Department of Orthopaedics, Shanghai Jiao Tong University Affiliated Sixth People's Hospital, Shanghai Jiao Tong University, Shanghai 200233, China.
State Key Laboratory of High Performance Ceramics and Superfine Microstructure, Shanghai Institute of Ceramics, Chinese Academy of Sciences, Shanghai 200050, China.
Nanoscale. 2017 Jan 5;9(2):875-892. doi: 10.1039/c6nr07729c.
Biomaterial-related bacterial infections cause patient suffering, mortality and extended periods of hospitalization, imposing a substantial burden on medical systems. In this context, understanding of nanomaterials-bacteria-cells interactions is of both fundamental and clinical significance. Herein, nano-MgF films were deposited on titanium substrate via magnetron sputtering. Using this platform, the antibacterial behavior and mechanism of the nano-MgF films were investigated in vitro and in vivo. It was found that, for S. aureus (CA-MRSA, USA300) and S. epidermidis (RP62A), the nano-MgF films possessed excellent anti-biofilm activity, but poor anti-planktonic bacteria activity in vitro. Nevertheless, both the traditional SD rat osteomyelitis model and the novel stably luminescent mouse infection model demonstrated that nano-MgF films exerted superior anti-infection effect in vivo, which cannot be completely explained by the antibacterial activity of the nanomaterial itself. Further, using polymorphonuclear leukocytes (PMNs), the critical immune cells of innate immunity, a complementary investigation of MgF-bacteria-PMNs co-culturing revealed that the nano-MgF films improved the antibacterial effect of PMNs through enhancing their phagocytosis and stability. To our knowledge, this is the first time of exploring the antimicrobial mechanism of nano-MgF from the perspective of innate immunity both in vitro and in vivo. Based on the research results, a plausible mechanism is put forward for the predominant antibacterial effect of nano-MgFin vivo, which may originate from the indirect immune enhancement effect of nano-MgF films. In summary, this study of surface antibacterial design using MgF nanolayer is a meaningful attempt, which can promote the host innate immune response to bacterial pathogens. This may give us a new understanding towards the antibacterial behavior and mechanism of nano-MgF films and pave the way towards their clinical applications.

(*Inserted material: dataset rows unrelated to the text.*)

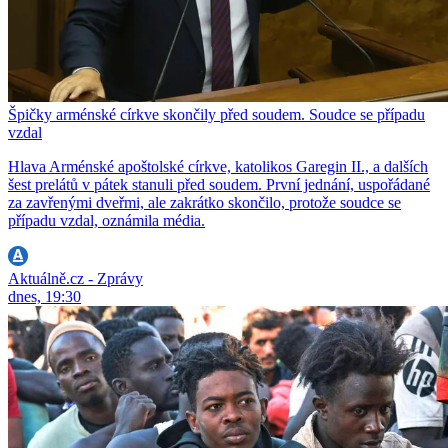
Špičky arménské církve skončily před soudem. Soudce se případu
vzdal
Hlava Arménské apoštolské církve, katolikos Garegin II., a dalších
šest prelátů v pátek stanuli před soudem. První jednání, uspořádané
za zavřenými dveřmi, ale zakrátko skončilo, protože soudce se
případu vzdal, oznámila média.
Aktuálně.cz - Zprávy
dnes, 19:30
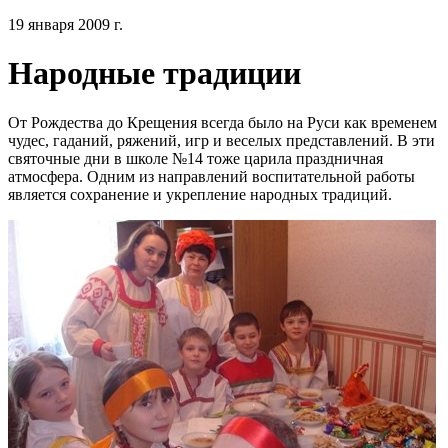
19 января 2009 г.
Народные традиции
От Рождества до Крещения всегда было на Руси как временем
чудес, гаданий, ряжений, игр и веселых представлений. В эти
святочные дни в школе №14 тоже царила праздничная
атмосфера. Одним из направлений воспитательной работы
является сохранение и укрепление народных традиций.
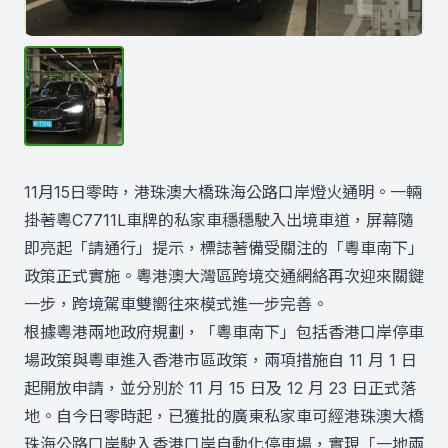
11月15日零時，港珠澳大橋珠海公路口岸燈火通明。一輛
掛著粵C7711L車牌的私家車穩穩駛入出境車道，屏幕隨
即亮起「請通行」提示，標誌著備受關注的「粵車南下」
政策正式實施。粵港澳大灣區跨境交通網絡再次迎來關鍵
一步，跨境駕車雙嚮往來模式進一步完善。
根據粵港兩地政府規劃，「粵車南下」包括香港口岸停車
場政策與粵車進入香港市區政策，兩項措施自 11 月 1 日
起開放申請，並分別於 11 月 15 日及 12 月 23 日正式落
地。自今日零時起，已獲批的廣東私家車可經港珠澳大橋
珠海公路口岸駛入香港口岸自動化停車場，實現「一地兩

生物材料相关的细菌感染会导致患者痛苦、死亡和延长住院时间,给医疗系统带来巨大负担。在这种情况下,纳米材料-细菌-细胞相互作用的理解具有基础和临床意义。在此,通过磁控溅射在钛基底上沉积了纳米 MgF 薄膜。利用该平台,体外和体内研究了纳米 MgF 薄膜的抗菌行为和机制。结果发现,对于金黄色葡萄球菌(CA-MRSA,美国 300 型)和表皮葡萄球菌(RP62A),纳米 MgF 薄膜具有优异的抗生物膜活性,但体外抗浮游菌活性差。然而,传统的 SD 大鼠骨髓炎模型和新型稳定发光的小鼠感染模型均表明,纳米 MgF 薄膜在体内具有优异的抗感染效果,这不能完全用纳米材料本身的抗菌活性来解释。此外,利用多形核白细胞(PMN)作为先天免疫的关键免疫细胞,对 MgF-细菌-PMN 共培养进行了补充研究,结果表明纳米 MgF 薄膜通过增强 PMN 的吞噬作用和稳定性来提高其抗菌效果。据我们所知,这是首次从先天免疫的角度,在体外和体内探索纳米 MgF 的抗菌机制。基于研究结果,提出了一个合理的机制来解释纳米 MgF 在体内的主要抗菌作用,这可能源于纳米 MgF 薄膜的间接免疫增强作用。总之,这项使用 MgF 纳米层进行表面抗菌设计的研究是一次有意义的尝试,可以促进宿主对细菌病原体的先天免疫反应。这可能为我们提供一个新的认识,即纳米 MgF 薄膜的抗菌行为和机制,并为其临床应用铺平道路。